Single by Kiana Ledé

from the EP Selfless and Myself
- Released: July 12, 2018
- Recorded: Late 2017–2018
- Genre: R&B
- Length: 3:42
- Label: Republic
- Songwriter(s): Cameron Lazar; Sofia Quinn; Chelsea Silon;
- Producer(s): Cameron Hale; Lauren Elizabeth; Chelsea Lena;

Kiana Ledé singles chronology
| "Written in the Stars" (2018) | "Ex" (2018) | "Can I" (2019) |

Music video
- "Ex" on YouTube

Remix cover
- Cover art of the official remix featuring Lil Baby.

= Ex (Kiana Ledé song) =

"Ex" is a song by American singer Kiana Ledé, first released on July 12, 2018, from her EP Selfless (2018). It is considered her breakout single and also appears on her EP Myself (2019).

== Background and content ==
Kiana Ledé first heard the song on her iPhone, after someone on her team had heard it. According to Ledé, it resonated with her because at the time she was going through a breakup and missed her partner, so he wanted to sing it. She said in an interview with Genius:

After I heard the song, I said, "I fucking love it," and literally got on the mic the same day and recorded it. We reworked a couple of the lyrics a little bit just so it suited me a little bit more and was a little more tailored to me.

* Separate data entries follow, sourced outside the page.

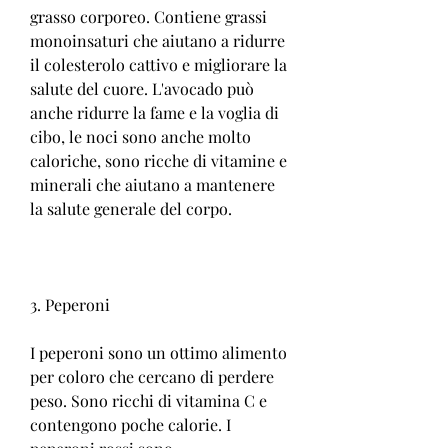
grasso corporeo. Contiene grassi 
monoinsaturi che aiutano a ridurre 
il colesterolo cattivo e migliorare la 
salute del cuore. L'avocado può 
anche ridurre la fame e la voglia di 
cibo, le noci sono anche molto 
caloriche, sono ricche di vitamine e 
minerali che aiutano a mantenere 
la salute generale del corpo.
3. Peperoni
I peperoni sono un ottimo alimento 
per coloro che cercano di perdere 
peso. Sono ricchi di vitamina C e 
contengono poche calorie. I 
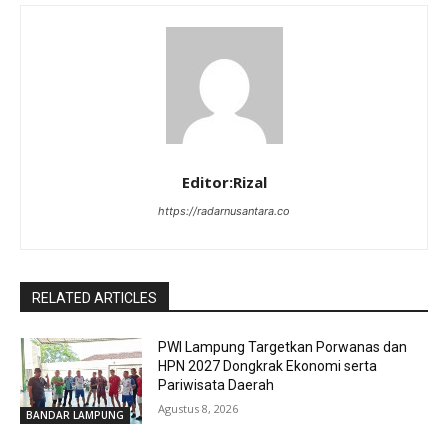
Editor:Rizal
https://radarnusantara.co
RELATED ARTICLES
PWI Lampung Targetkan Porwanas dan
HPN 2027 Dongkrak Ekonomi serta
Pariwisata Daerah
Agustus 8, 2026
BANDAR LAMPUNG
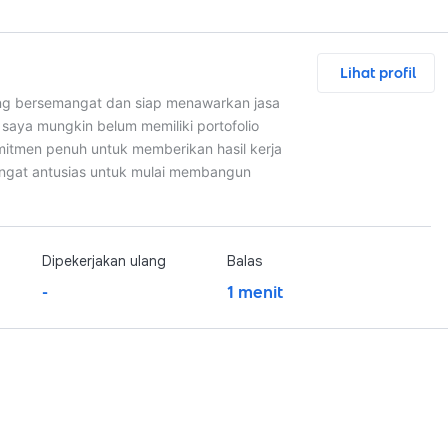
Lihat profil
yang bersemangat dan siap menawarkan jasa
saya mungkin belum memiliki portofolio
itmen penuh untuk memberikan hasil kerja
angat antusias untuk mulai membangun
Dipekerjakan ulang
Balas
-
1 menit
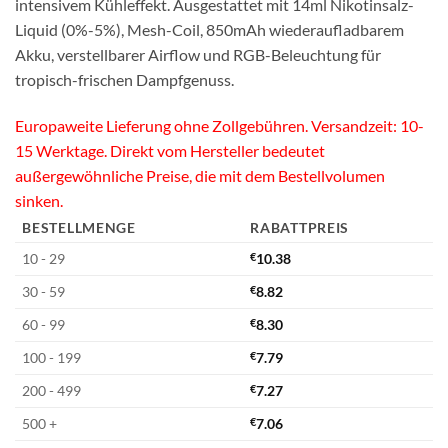
intensivem Kühleffekt. Ausgestattet mit 14ml Nikotinsalz-
Liquid (0%-5%), Mesh-Coil, 850mAh wiederaufladbarem
Akku, verstellbarer Airflow und RGB-Beleuchtung für
tropisch-frischen Dampfgenuss.
Europaweite Lieferung ohne Zollgebühren. Versandzeit: 10-
15 Werktage. Direkt vom Hersteller bedeutet
außergewöhnliche Preise, die mit dem Bestellvolumen
sinken.
BESTELLMENGE
RABATTPREIS
10 - 29
€
10.38
30 - 59
€
8.82
60 - 99
€
8.30
100 - 199
€
7.79
200 - 499
€
7.27
500 +
€
7.06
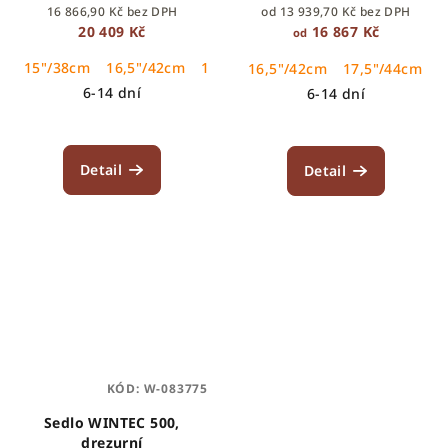
16 866,90 Kč bez DPH
od 13 939,70 Kč bez DPH
20 409 Kč
16 867 Kč
od
15"/38cm
16,5"/42cm
17,5"/44cm
17"/43cm
18"/46cm
16,5"/42cm
17,5"/44cm
1
6-14 dní
6-14 dní
Detail
Detail
KÓD:
W-083775
Sedlo WINTEC 500,
drezurní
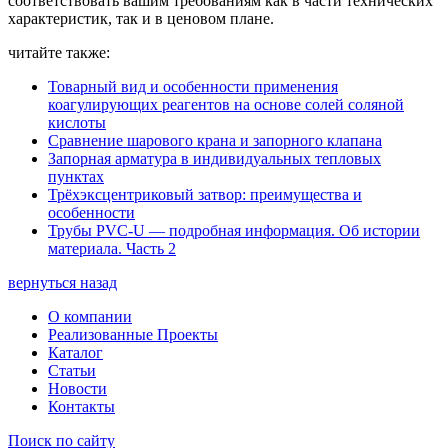
соответствовать вашим требованиям как в части технических
характеристик, так и в ценовом плане.
читайте также:
Товарный вид и особенности применения
коагулирующих реагентов на основе солей соляной
кислоты
Сравнение шарового крана и запорного клапана
Запорная арматура в индивидуальных тепловых
пунктах
Трёхэксцентриковый затвор: преимущества и
особенности
Трубы PVC-U — подробная информация. Об истории
материала. Часть 2
вернуться назад
О компании
Реализованные Проекты
Каталог
Статьи
Новости
Контакты
Поиск по сайту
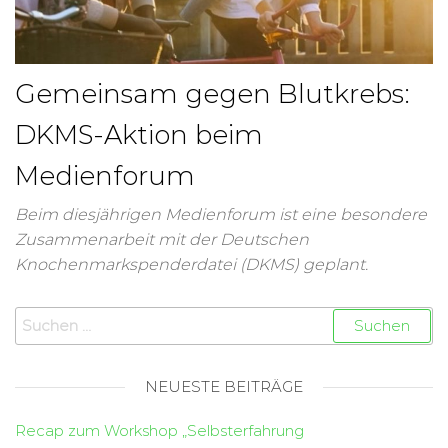
Gemeinsam gegen Blutkrebs:
DKMS-Aktion beim
Medienforum
Beim diesjährigen Medienforum ist eine besondere
Zusammenarbeit mit der Deutschen
Knochenmarkspenderdatei (DKMS) geplant.
NEUESTE BEITRÄGE
Recap zum Workshop „Selbsterfahrung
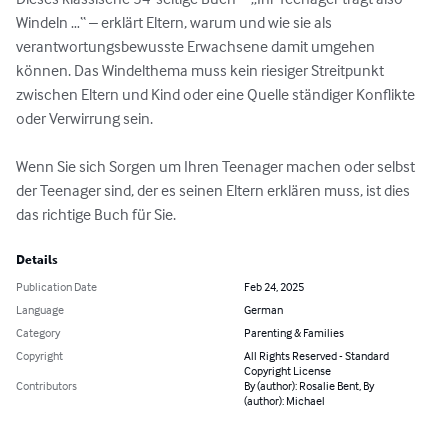
Windeln …“ – erklärt Eltern, warum und wie sie als 
verantwortungsbewusste Erwachsene damit umgehen 
können. Das Windelthema muss kein riesiger Streitpunkt 
zwischen Eltern und Kind oder eine Quelle ständiger Konflikte 
oder Verwirrung sein.

Wenn Sie sich Sorgen um Ihren Teenager machen oder selbst 
der Teenager sind, der es seinen Eltern erklären muss, ist dies 
das richtige Buch für Sie.
Details
Publication Date
Feb 24, 2025
Language
German
Category
Parenting & Families
Copyright
All Rights Reserved - Standard
Copyright License
Contributors
By (author): Rosalie Bent, By
(author): Michael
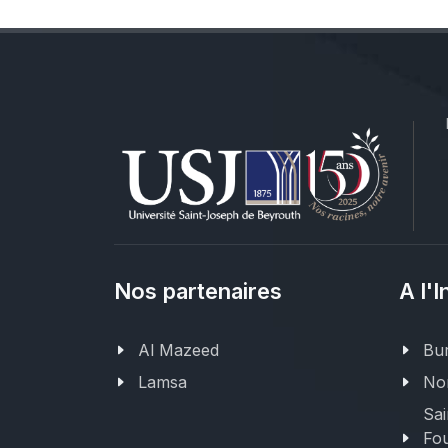
Nos partenaires
A l'I
Al Mazeed
Bur
Lamsa
Nor
Sai
Fou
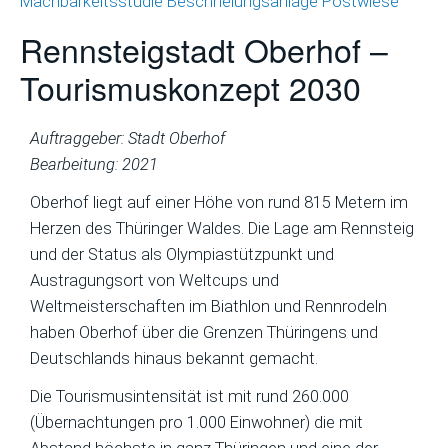
Machbarkeitsstudie Beschneiungsanlage Postwiese
Rennsteigstadt Oberhof –
Tourismuskonzept 2030
Auftraggeber: Stadt Oberhof
Bearbeitung: 2021
Oberhof liegt auf einer Höhe von rund 815 Metern im
Herzen des Thüringer Waldes. Die Lage am Rennsteig
und der Status als Olympiastützpunkt und
Austragungsort von Weltcups und
Weltmeisterschaften im Biathlon und Rennrodeln
haben Oberhof über die Grenzen Thüringens und
Deutschlands hinaus bekannt gemacht.
Die Tourismusintensität ist mit rund 260.000
(Übernachtungen pro 1.000 Einwohner) die mit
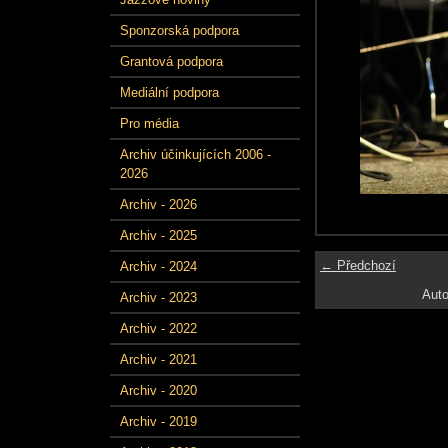
Sponzorská podpora
Grantová podpora
Mediální podpora
Pro média
Archiv účinkujících 2006 -
2026
Archiv - 2026
Archiv - 2025
← Předchozí
Archiv - 2024
Auto
Archiv - 2023
Archiv - 2022
Archiv - 2021
Archiv - 2020
Archiv - 2019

In that interview, she also stated:

I think there's a certain sad sultriness that the song has that is really nice for girls or guys who are coming out of a relationship and they weren't necessarily finished with the person they were seeing. They still kinda miss them, but they're also on the like, "Ooh, I kinda have this little bit of freedom now and I'm riding with it and I feel good, but I'm also kinda sad." I think that's like the best emotion to feel when you're going through a breakup. It's like the weirdest time, but it's also kinda fun, and I think the song really brings that out, so I want people to feel that and be able to sing along to it and kind of sexy dance to it a little bit.

== Remixes ==
An official remix of the song was released on March 8, 2019. It keeps the original hook and verses and features American rapper Lil Baby, who details the hardships of a relationship as it ends. A second remix featuring American rapper French Montana was later released. This version contains a sample of "Can't You See" by Total featuring The Notorious B.I.G. On March 29, 2019, a three-track single consisting of the original song and both remixes was released.

== Charts ==

| Chart (2018) | Peak position |
|---|---|
| US Bubbling Under Hot 100 (Billboard) | 6 |
| US Hot R&B/Hip-Hop Songs (Billboard) | 44 |
| US Rhythmic (Billboard) | 10 |

== Certifications ==

| Region | Certification | Certified units/sales |
| New Zealand (RMNZ) | Platinum | 30,000^{‡} |
| United States (RIAA) | Platinum | 1,000,000^{‡} |
^{‡} Sales+streaming figures based on certification alone.